The story of how I arrived to the lowest point started and ended with a relationship, but it also bookended a period of intense transformation and growth. As I have discovered, the process of self-recovery is brutal and pulls you from whatever illusion you have create of an unfulfilled and unexpressed life.
I poured my heart and soul into my work, my family, and the community I was helping to build through service work and friendship groups, but during this period, nothing I was doing was actually landing. It wasn’t just with me, either. I only realize in hindsight that it didn’t work because the foundation that I was building upon wasn’t a solid one for what I was trying to assemble, and I wasn’t living or expressing authentically– I was trying to keep from having to be real with what I was experiencing: a loss of a solid understanding of my own identity, and the face I showed to everyone else was what I hoped they’d see. I have come to understand that I wasn’t fooling anyone, and the discomfort was in the perception that I was hiding behind the mask I created.
Growing up meant that I had to look at my own failures and shortcomings. They added up more quickly than I ever anticipated– and that sent me spiralling for over a year. I’m only now starting to resurface from the series of blows to my personal and professional life. I built a life story around an idealized and downplayed version of how I truly feel compelled to express in terms of ideas, lifestyle, habits, and patterns of behaviour.

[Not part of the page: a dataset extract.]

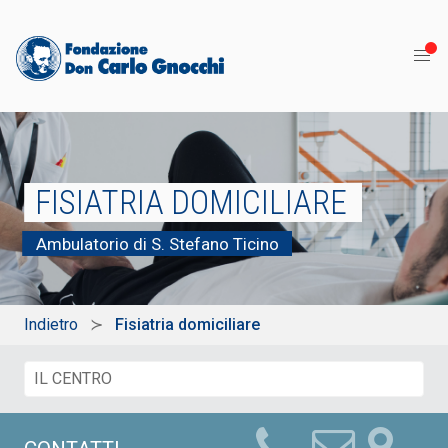
FISIATRIA DOMICILIARE
Ambulatorio di S. Stefano Ticino
Indietro
Fisiatria domiciliare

I suppose this could be a way of reclaiming a sense of identity through my words and through sharing my story, but I anticipate that I have a lot to learn as I move and learn how to define the terms going forward. I owe it to myself and to all that I wish to serve in this lifetime, because I often hear the words of Mary Oliver, echoed over and over, wearing a path in my brain:
“Doesn’t everything die at last, and too soon? Tell me, what is it you plan to do with your one wild and precious life?”